If you or I accept as our thinking the suggestion of envy, jealousy, or covetousness, what are we doing? We are believing there is a mortal, material mind, which has made a material creation and peopled it with materially thinking, mortal personalities. We are believing that our identity and consciousness is material, so made and so environed, and that we are associated with other mortals who dwell in this material realm. Further, we believe that certain of these mortals have something in the way of place, power, prestige, or material possessions that we much desire; and because we do not have them, we consent to be resentful, critical, and grudging toward those who have, Where does this lead us? Nowhere, just nowhere! Jealousy, envy, covetousness are a dangerous trio. To permit any one of them to lodge in our mental home is to shelter a relentless enemy to our spiritual progress. Solomon so indicated when he called envy "the rottenness of the bones."

How then can we destroy these enemies and vanquish them forever? How can we change our thought so as to react to the success, progress, and attainment of others with gratitude and unselfish joy instead of with jealousy, envy, and resentment? By becoming more clearly aware of the spiritual and true order of existence, wherein every individual is given of God that full and continuing measure of life, health, ability, right activity, and satisfying success native to God's own son, or manifestation.

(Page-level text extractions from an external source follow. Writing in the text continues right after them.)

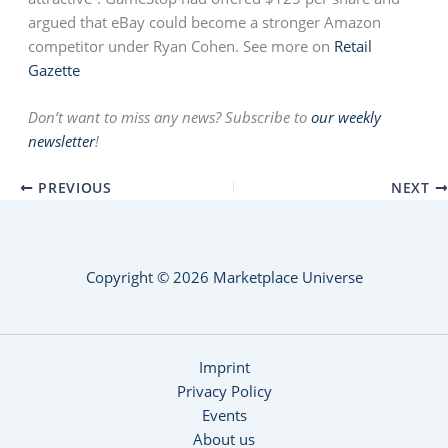
argued that eBay could become a stronger Amazon
competitor under Ryan Cohen. See more on
Retail
Gazette
Don’t want to miss any news? Subscribe to
our weekly
newsletter
!
PREVIOUS
NEXT
Copyright © 2026 Marketplace Universe
Imprint
Privacy Policy
Events
About us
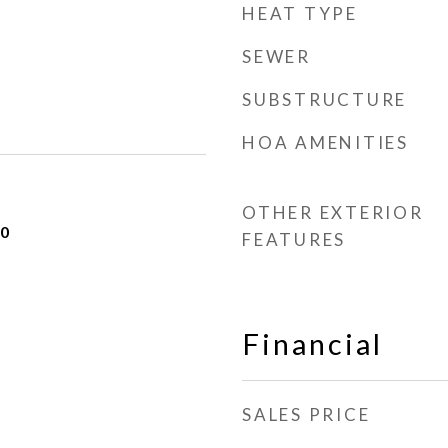
HEAT TYPE
SEWER
SUBSTRUCTURE
HOA AMENITIES
OTHER EXTERIOR
20
FEATURES
Financial
SALES PRICE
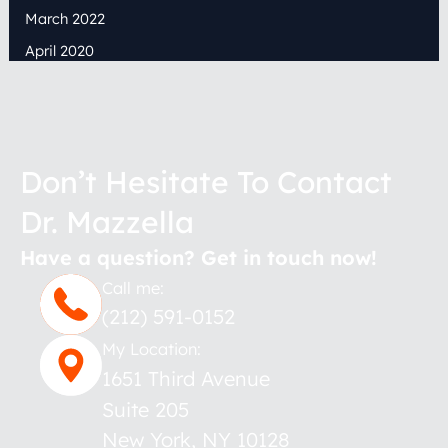
March 2022
April 2020
Don’t Hesitate To Contact
Dr. Mazzella
Have a question? Get in touch now!
Call me:
(212) 591-0152
My Location:
1651 Third Avenue
Suite 205
New York
,
NY
10128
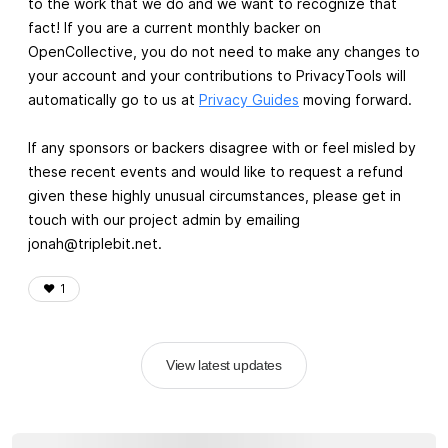
to the work that we do and we want to recognize that
fact! If you are a current monthly backer on
OpenCollective, you do not need to make any changes to
your account and your contributions to PrivacyTools will
automatically go to us at
Privacy Guides
moving forward.
If any sponsors or backers disagree with or feel misled by
these recent events and would like to request a refund
given these highly unusual circumstances, please get in
touch with our project admin by emailing
jonah@triplebit.net
.
❤️
1
View latest updates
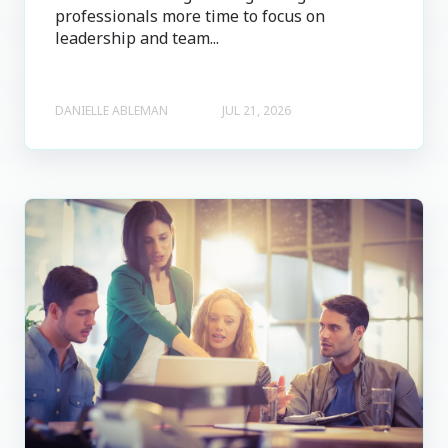
professionals more time to focus on
leadership and team...
DANIELLE ABLEMAN
JUL 21, 2026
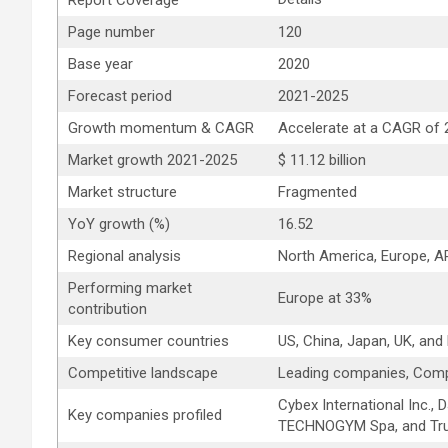
Report Coverage
Page number
120
Base year
2020
Forecast period
2021-2025
Growth momentum & CAGR
Accelerate at a CAGR of
Market growth 2021-2025
$ 11.12 billion
Market structure
Fragmented
YoY growth (%)
16.52
Regional analysis
North America, Europe, 
Performing market
Europe at 33%
contribution
Key consumer countries
US, China, Japan, UK, and
Competitive landscape
Leading companies, Comp
Cybex International Inc., 
Key companies profiled
TECHNOGYM Spa, and True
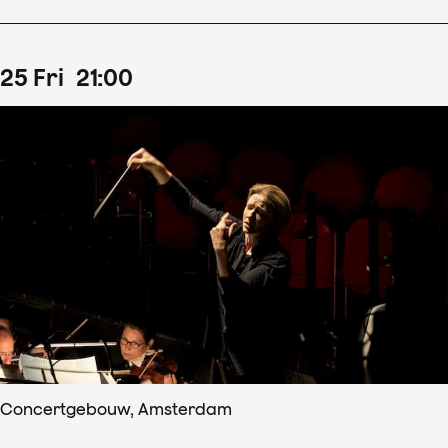
25
Fri
21
:
00
Concertgebouw, Amsterdam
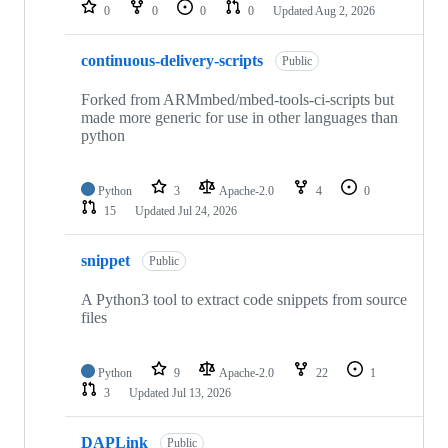
repositories
0
0
0
0
Updated
Aug 2, 2026
continuous-delivery-scripts
Public
Forked from ARMmbed/mbed-tools-ci-scripts but
made more generic for use in other languages than
python
Python
3
Apache-2.0
4
0
15
Updated
Jul 24, 2026
snippet
Public
A Python3 tool to extract code snippets from source
files
Python
9
Apache-2.0
22
1
3
Updated
Jul 13, 2026
DAPLink
Public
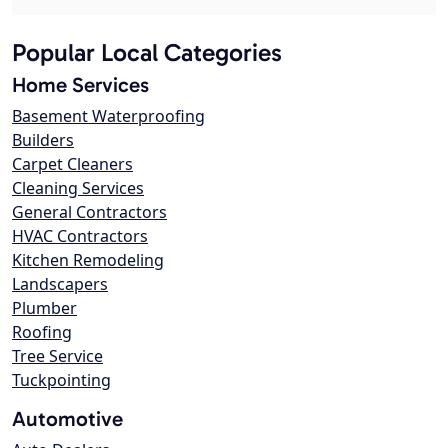
Popular Local Categories
Home Services
Basement Waterproofing
Builders
Carpet Cleaners
Cleaning Services
General Contractors
HVAC Contractors
Kitchen Remodeling
Landscapers
Plumber
Roofing
Tree Service
Tuckpointing
Automotive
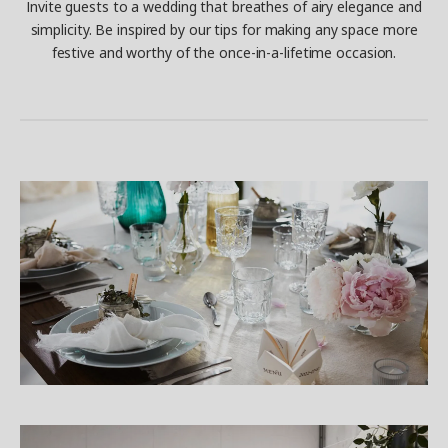
Invite guests to a wedding that breathes of airy elegance and
simplicity. Be inspired by our tips for making any space more
festive and worthy of the once-in-a-lifetime occasion.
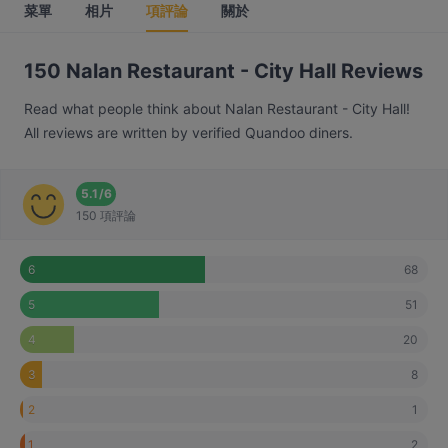
菜單
相片
項評論
關於
150 Nalan Restaurant - City Hall Reviews
Read what people think about Nalan Restaurant - City Hall!
All reviews are written by verified Quandoo diners.
5.1
/
6
150 項評論
68
6
51
5
20
4
8
3
1
2
2
1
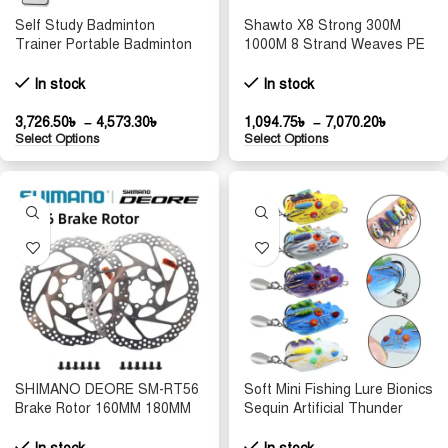
Self Study Badminton
Shawto X8 Strong 300M
Trainer Portable Badminton
1000M 8 Strand Weaves PE
Practice Robot Professional
Braided Fishing Line
Badminton Training Tool
Multifilament 8 Braid Wire
In stock
In stock
Shuttlecock Rebound
10LB 20LB 30LB 50LB 100LB
150LB
3,726.50
৳
–
4,573.30
৳
1,094.75
৳
–
7,070.20
৳
Select Options
Select Options
SHIMANO DEORE SM-RT56
Soft Mini Fishing Lure Bionics
Brake Rotor 160MM 180MM
Sequin Artificial Thunder
Mountain Bicycle Hydraulic
Hook Dropshipping 25mm
Disc Brake Rotors with 6
Lifelike Hide 3g Double C4Y9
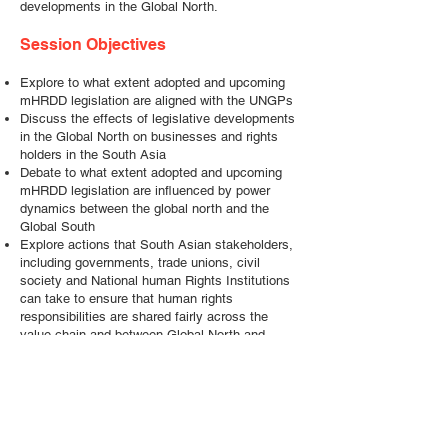
developments in the Global North.
Session Objectives
Explore to what extent adopted and upcoming
mHRDD legislation are aligned with the UNGPs
Discuss the effects of legislative developments
in the Global North on businesses and rights
holders in the South Asia
Debate to what extent adopted and upcoming
mHRDD legislation are influenced by power
dynamics between the global north and the
Global South
Explore actions that South Asian stakeholders,
including governments, trade unions, civil
society and National human Rights Institutions
can take to ensure that human rights
responsibilities are shared fairly across the
value chain and between Global North and
South businesses
Outline how stakeholders from South Asia can
potentially influence mHRDD and other
legislative initiatives in the Global North
Questions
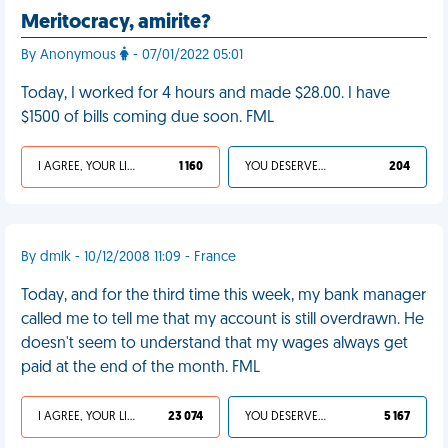
Meritocracy, amirite?
By Anonymous
- 07/01/2022 05:01
Today, I worked for 4 hours and made $28.00. I have
$1500 of bills coming due soon. FML
I AGREE, YOUR LIFE SUCKS
1 160
YOU DESERVED IT
204
By dmlk - 10/12/2008 11:09 - France
Today, and for the third time this week, my bank manager
called me to tell me that my account is still overdrawn. He
doesn't seem to understand that my wages always get
paid at the end of the month. FML
I AGREE, YOUR LIFE SUCKS
23 074
YOU DESERVED IT
5 167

Jealousy, envy, and covetousness build on the premise that our brother has something we have not, but would much like to have. But actually every individual is forever fully provided for. His brother has no more than he, and he no more than his brother. He and we are not rival human personalities, but spiritual individualities, each destined to have and fill his place in the wisdom-ordered universe of God, each joyously concurring in the success, beauty, ability, and accomplishment of his brother, in whom he sees the perfect handiwork and individual evidence of God.

Let us see and declare that we and our brother are not rival mortals, with conflicting interests, not strivers to outdo or to supplant each other, or get for ourselves anything that is justly our brother's.

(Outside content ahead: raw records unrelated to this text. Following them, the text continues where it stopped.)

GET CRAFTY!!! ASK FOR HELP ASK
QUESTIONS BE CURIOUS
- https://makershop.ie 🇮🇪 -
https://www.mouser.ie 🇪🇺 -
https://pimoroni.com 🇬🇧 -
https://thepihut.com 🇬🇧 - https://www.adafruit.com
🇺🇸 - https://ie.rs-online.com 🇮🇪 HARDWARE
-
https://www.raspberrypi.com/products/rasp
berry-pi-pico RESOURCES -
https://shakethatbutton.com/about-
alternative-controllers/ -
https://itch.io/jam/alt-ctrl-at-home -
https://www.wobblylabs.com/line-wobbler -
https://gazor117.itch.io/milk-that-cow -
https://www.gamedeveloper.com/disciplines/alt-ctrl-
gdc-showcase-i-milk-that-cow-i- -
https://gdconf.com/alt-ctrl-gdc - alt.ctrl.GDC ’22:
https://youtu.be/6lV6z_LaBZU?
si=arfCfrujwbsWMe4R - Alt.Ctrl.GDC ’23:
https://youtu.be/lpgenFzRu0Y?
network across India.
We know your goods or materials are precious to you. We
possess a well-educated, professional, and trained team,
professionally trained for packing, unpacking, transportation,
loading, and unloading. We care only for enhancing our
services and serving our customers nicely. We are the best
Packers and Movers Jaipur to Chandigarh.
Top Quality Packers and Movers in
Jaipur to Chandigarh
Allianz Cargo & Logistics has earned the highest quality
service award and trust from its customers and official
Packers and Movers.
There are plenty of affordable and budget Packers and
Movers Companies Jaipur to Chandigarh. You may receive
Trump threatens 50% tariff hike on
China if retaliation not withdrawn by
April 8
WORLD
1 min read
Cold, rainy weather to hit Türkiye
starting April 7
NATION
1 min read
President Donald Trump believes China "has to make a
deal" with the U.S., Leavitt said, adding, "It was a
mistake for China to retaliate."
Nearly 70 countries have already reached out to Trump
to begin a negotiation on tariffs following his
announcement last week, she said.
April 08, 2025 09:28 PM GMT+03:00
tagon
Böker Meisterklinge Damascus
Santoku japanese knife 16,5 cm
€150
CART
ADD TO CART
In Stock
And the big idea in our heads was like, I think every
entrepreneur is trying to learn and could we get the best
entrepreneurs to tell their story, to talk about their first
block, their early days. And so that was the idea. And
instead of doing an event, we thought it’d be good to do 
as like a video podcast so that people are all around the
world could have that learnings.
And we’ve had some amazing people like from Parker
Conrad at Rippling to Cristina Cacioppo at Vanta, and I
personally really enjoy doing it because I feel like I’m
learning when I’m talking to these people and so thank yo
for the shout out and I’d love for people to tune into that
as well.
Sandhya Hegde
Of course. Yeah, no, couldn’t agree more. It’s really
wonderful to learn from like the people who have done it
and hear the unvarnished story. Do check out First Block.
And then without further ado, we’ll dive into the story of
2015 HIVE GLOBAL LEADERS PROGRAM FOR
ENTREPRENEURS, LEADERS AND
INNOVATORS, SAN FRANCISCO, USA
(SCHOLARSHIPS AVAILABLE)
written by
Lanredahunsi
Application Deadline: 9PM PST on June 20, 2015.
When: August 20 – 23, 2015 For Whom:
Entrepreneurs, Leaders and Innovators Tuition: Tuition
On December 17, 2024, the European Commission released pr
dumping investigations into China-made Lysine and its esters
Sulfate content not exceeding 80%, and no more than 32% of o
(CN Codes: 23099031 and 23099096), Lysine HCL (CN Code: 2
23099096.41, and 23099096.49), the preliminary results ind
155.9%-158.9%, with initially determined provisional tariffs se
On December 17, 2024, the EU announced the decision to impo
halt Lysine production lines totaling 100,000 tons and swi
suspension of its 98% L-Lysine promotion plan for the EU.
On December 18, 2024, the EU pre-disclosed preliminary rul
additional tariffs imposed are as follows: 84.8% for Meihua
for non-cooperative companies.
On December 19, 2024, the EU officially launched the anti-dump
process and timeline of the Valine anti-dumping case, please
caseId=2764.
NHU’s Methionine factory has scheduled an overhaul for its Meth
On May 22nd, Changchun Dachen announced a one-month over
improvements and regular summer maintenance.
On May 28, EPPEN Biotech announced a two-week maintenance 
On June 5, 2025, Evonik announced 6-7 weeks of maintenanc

The Christ-idea of God and man reveals that every individual is God-constituted, spiritual, perfect, and complete. This is true now. Further, man is always effect, never cause. He is what God causes him to be; he has what God causes him to have; he knows what God causes him to know. Being God's perfect work, he is eternally satisfied in his unassailable perfection. God makes him complete, and forever so maintains him. He cannot and does not envy, or covet, or feel jealousy toward another, for his spiritual perfectness provides no soil in which such thoughts may root and grow. He sees in creation the spiritual sense of brotherhood. He rejoices in his own unchangeable perfectness and in his brother's similar status. He has no occasion to think of envying another, for he knows his God-made individuality must forever include all that is essential to the son of God and exclude all that is foreign to the son.

The Christian Scientist, therefore, masters the thieving thoughts of jealousy, envy, and covetousness by turning from the whole mortal scene and finding, in some degree, his God-given consciousness of the kingdom of Love. There, he realizes, are no envying, coveting, jealous mortals, but a universe of Love-governed ideas, not competing with or rivaling one another, not one desiring to have what another has; for each has all that he needs to have or, under divine law, can have as an individually perfect manifestation of the one Ego, the one cause.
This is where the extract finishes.